┌─ Task material

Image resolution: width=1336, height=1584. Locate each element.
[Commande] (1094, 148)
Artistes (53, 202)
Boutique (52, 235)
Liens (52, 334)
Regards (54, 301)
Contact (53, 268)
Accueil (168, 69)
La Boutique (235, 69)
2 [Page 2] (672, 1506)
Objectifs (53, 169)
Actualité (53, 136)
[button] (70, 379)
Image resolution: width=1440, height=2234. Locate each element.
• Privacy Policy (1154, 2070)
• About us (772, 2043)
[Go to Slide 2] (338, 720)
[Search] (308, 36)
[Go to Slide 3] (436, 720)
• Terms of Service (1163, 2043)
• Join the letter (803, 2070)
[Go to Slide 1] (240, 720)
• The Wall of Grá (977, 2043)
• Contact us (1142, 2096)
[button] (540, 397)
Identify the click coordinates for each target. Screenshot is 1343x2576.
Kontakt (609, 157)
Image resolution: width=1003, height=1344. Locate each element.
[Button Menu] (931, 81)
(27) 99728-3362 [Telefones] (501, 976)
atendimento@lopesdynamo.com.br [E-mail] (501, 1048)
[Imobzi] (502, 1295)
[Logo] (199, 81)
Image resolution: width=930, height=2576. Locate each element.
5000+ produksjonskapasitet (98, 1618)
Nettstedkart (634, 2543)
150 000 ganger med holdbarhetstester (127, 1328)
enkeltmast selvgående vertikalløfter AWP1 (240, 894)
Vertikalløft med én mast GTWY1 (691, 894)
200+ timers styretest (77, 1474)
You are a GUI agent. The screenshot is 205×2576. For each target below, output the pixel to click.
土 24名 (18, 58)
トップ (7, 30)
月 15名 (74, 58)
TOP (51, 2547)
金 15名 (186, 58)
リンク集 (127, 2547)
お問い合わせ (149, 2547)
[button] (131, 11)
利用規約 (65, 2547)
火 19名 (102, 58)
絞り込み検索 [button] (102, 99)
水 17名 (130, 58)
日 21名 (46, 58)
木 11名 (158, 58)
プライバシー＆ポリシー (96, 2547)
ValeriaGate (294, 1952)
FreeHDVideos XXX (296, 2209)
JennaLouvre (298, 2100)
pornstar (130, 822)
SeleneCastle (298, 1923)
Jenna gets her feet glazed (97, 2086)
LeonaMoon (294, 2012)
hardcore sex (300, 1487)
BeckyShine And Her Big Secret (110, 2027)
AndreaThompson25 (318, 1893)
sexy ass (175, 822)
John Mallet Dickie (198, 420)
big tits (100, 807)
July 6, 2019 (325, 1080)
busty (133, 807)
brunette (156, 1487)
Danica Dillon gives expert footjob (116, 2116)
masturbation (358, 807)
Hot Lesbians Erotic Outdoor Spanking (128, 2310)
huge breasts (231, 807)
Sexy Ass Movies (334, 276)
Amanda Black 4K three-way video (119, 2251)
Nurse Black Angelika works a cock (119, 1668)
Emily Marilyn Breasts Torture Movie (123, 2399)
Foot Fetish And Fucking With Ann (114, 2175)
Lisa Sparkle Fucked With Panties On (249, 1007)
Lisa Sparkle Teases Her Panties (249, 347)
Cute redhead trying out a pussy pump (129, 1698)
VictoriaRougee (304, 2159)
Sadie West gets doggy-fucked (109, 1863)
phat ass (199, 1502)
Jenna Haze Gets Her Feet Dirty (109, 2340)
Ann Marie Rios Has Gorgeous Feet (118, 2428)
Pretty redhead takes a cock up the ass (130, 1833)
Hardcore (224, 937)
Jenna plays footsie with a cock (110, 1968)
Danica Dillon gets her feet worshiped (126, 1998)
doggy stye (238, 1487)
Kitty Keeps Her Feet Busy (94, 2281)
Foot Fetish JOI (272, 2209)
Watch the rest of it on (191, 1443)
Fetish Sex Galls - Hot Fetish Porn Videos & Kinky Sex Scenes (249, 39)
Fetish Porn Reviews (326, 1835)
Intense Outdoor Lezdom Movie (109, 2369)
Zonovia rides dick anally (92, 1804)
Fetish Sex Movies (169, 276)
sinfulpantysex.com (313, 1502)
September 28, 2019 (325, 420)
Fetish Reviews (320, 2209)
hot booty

└─

Please write out exactly the lines from the start of the data through the line that contains "[Button Menu] (931, 81)", both ends included, and nothing else.

**Answer to the problem**
Image resolution: width=1336, height=1584. Locate each element.
[Commande] (1094, 148)
Artistes (53, 202)
Boutique (52, 235)
Liens (52, 334)
Regards (54, 301)
Contact (53, 268)
Accueil (168, 69)
La Boutique (235, 69)
2 [Page 2] (672, 1506)
Objectifs (53, 169)
Actualité (53, 136)
[button] (70, 379)
Image resolution: width=1440, height=2234. Locate each element.
• Privacy Policy (1154, 2070)
• About us (772, 2043)
[Go to Slide 2] (338, 720)
[Search] (308, 36)
[Go to Slide 3] (436, 720)
• Terms of Service (1163, 2043)
• Join the letter (803, 2070)
[Go to Slide 1] (240, 720)
• The Wall of Grá (977, 2043)
• Contact us (1142, 2096)
[button] (540, 397)
Identify the click coordinates for each target. Screenshot is 1343x2576.
Kontakt (609, 157)
Image resolution: width=1003, height=1344. Locate each element.
[Button Menu] (931, 81)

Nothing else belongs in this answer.